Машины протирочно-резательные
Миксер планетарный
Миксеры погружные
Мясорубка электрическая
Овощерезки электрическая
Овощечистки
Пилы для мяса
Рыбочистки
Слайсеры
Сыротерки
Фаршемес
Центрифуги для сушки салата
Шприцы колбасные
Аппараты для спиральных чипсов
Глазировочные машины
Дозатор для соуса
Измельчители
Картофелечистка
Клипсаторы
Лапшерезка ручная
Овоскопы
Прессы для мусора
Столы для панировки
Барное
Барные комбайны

§ **Exercise requirements**:
Nothing but lines that contain "электрическая" should appear in the answer. Copy each from the records.

§ **Answer box**:
Мясорубка электрическая
Овощерезки электрическая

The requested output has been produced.